Sounds pretty extreme at first glance, doesn’t it? How could anyone swallow this vision of the world? But if you soften the language a little, you get a set of propositions many people might find themselves agreeing with: 

·         The modern world is heading toward disaster. 

·         All our ordinary methods of bringing about change have been fruitless.

·         There is an "us," and there is a "them" antithetical to us.

·         We have to do whatever it takes to reach our goals. Means are unimportant; only ends are important.

·         God/history/progress is on our side.

·         We can fix what is wrong with the world. 

These are not propositions we find only in ISIS propaganda or identitarian nationalism. These are propositions we see accepted widely among activists on the right and the left, "Culture warriors" and "SJWs," among people whose goals we share and people whose goals we abhor. 

In an interview with the Washington Post on violent extremism, anthropologist Scott Atran referenced George Orwell on the attractions of Nazism and fascism:

“George Orwell once wrote a review of “Mein Kampf” in 1940, and I think it has some of the most profound insights of any commentator of the modern political world. He asks, how come [modern societies] offer their citizens ease, avoidance of risk and pain, hygiene, birth control — in short the good life — and no one is willing to fight for their ideals? And how is it that Hitler offers his people revolution, danger, death and glory, and a whole nation of 80 million people fall down at his feet? It’s because Hitler understood something profound about human nature: that human beings need at least intermittently a sense of self-sacrifice and transcendence. Under threat of death and extinction, they’ll find it. But if that can’t be given to people, their way of life just can’t compete.”

Looking at the “soft” version of the propositions I gave above, and reflecting on the discussions and debates I’ve participated in online over the last decade, I think there are two pieces to this puzzle. Our people are vulnerable to extremism not only because we have failed to offer them ideals and propositions worth sacrificing and transcending everyday comfort and security. We could offer alternative causes, but what would prevent those causes from themselves being overtaken from within by advocates for violence? We know that people are capable of being oppressive in the cause of tolerance, violent in the cause of peace, hateful in the name of Love.

We have failed, not only and perhaps not primarily in offering evocative and attractive alternatives to the fascist’s tin soldiers. We have failed, I believe, in countering the utilitarian ethics that makes the end the only measure of the moral and the good. The poison of extremist violence is not one we can bar with borders or security measures, because it reflects the battle within the human heart. The seeds of violence can be found in every community, every cause, every activism, every movement, anywhere that disordered love for an ideal is used to justify turning other persons into objects—enemies, others, weapons, and “necessary sacrifices.”  

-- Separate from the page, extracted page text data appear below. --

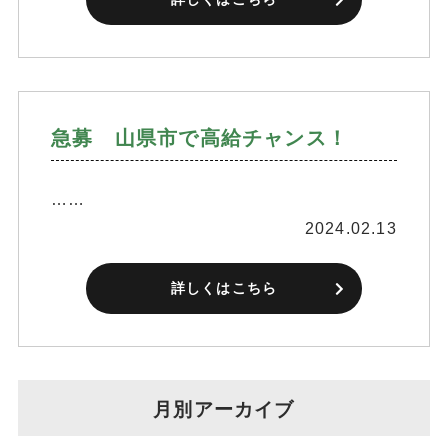
急募 山県市で高給チャンス！
……
2024.02.13
詳しくはこちら
月別アーカイブ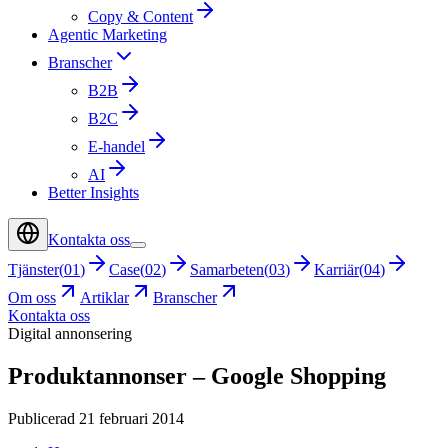
Copy & Content
Agentic Marketing
Branscher
B2B
B2C
E-handel
AI
Better Insights
Kontakta oss
Tjänster
(
01
)
Case
(
02
)
Samarbeten
(
03
)
Karriär
(
04
)
Om oss
Artiklar
Branscher
Kontakta oss
Digital annonsering
Produktannonser – Google Shopping
Publicerad 21 februari 2014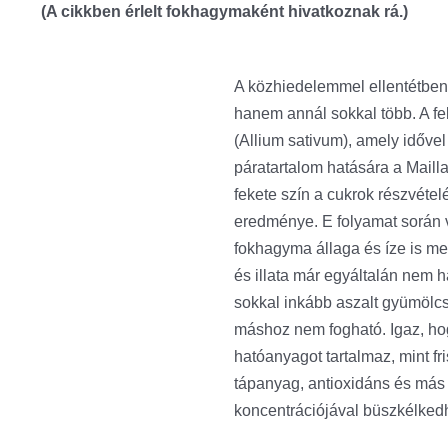
(A cikkben érlelt fokhagymaként hivatkoznak rá.)
A közhiedelemmel ellentétben
hanem annál sokkal több. A fe
(Allium sativum), amely idővel
páratartalom hatására a Mailla
fekete szín a cukrok részvétel
eredménye. E folyamat során v
fokhagyma állaga és íze is me
és illata már egyáltalán nem
sokkal inkább aszalt gyümölc
máshoz nem fogható. Igaz, ho
hatóanyagot tartalmaz, mint f
tápanyag, antioxidáns és más
koncentrációjával büszkélkedh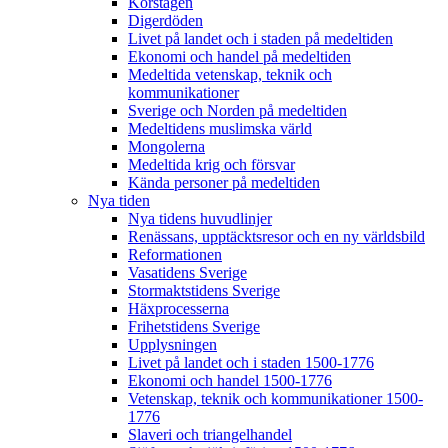
Korstågen
Digerdöden
Livet på landet och i staden på medeltiden
Ekonomi och handel på medeltiden
Medeltida vetenskap, teknik och
kommunikationer
Sverige och Norden på medeltiden
Medeltidens muslimska värld
Mongolerna
Medeltida krig och försvar
Kända personer på medeltiden
Nya tiden
Nya tidens huvudlinjer
Renässans, upptäcktsresor och en ny världsbild
Reformationen
Vasatidens Sverige
Stormaktstidens Sverige
Häxprocesserna
Frihetstidens Sverige
Upplysningen
Livet på landet och i staden 1500-1776
Ekonomi och handel 1500-1776
Vetenskap, teknik och kommunikationer 1500-
1776
Slaveri och triangelhandel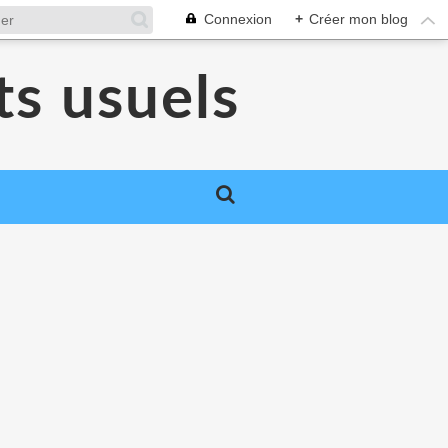
Connexion
+
Créer mon blog
ts usuels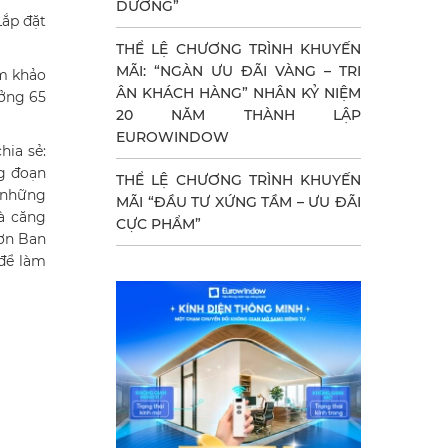
DƯỠNG”
Lắp đặt
THỂ LỆ CHƯƠNG TRÌNH KHUYẾN
MÃI: “NGÀN ƯU ĐÃI VÀNG – TRI
ám khảo
ÂN KHÁCH HÀNG” NHÂN KỶ NIỆM
ưởng 65
20 NĂM THÀNH LẬP
EUROWINDOW
hia sẻ:
ng đoạn
THỂ LỆ CHƯƠNG TRÌNH KHUYẾN
à những
MÃI “ĐẦU TƯ XỨNG TẦM – ƯU ĐÃI
à căng
CỰC PHẨM”
 ơn Ban
 để làm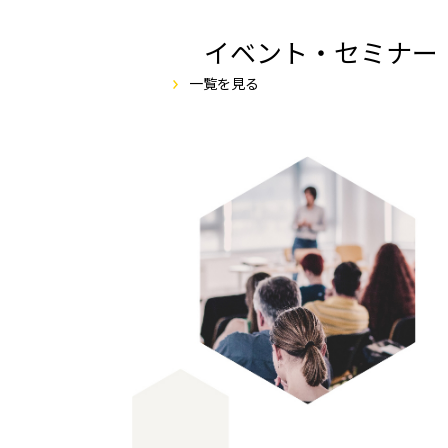
イベント・セミナー
一覧を見る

Whether or not you or I are in a position to root out and counter the societal and structural causes of violence, we can begin by rooting out the violence within our own hearts. We can affirm the need for self-sacrifice and transcendence—transcendence of our own hatred, our own anger, our own desire to plow down moral laws in search of simple means to much-desired ends. We can sacrifice ourselves in service to the other.

For what will it profit a man if he gains the whole world and forfeits his soul? Or what shall a man give in return for his soul? – Matthew 16:26

What is our answer to tin soldiers? Not tin pacifists, but the living colour and narrative power of the Passion play.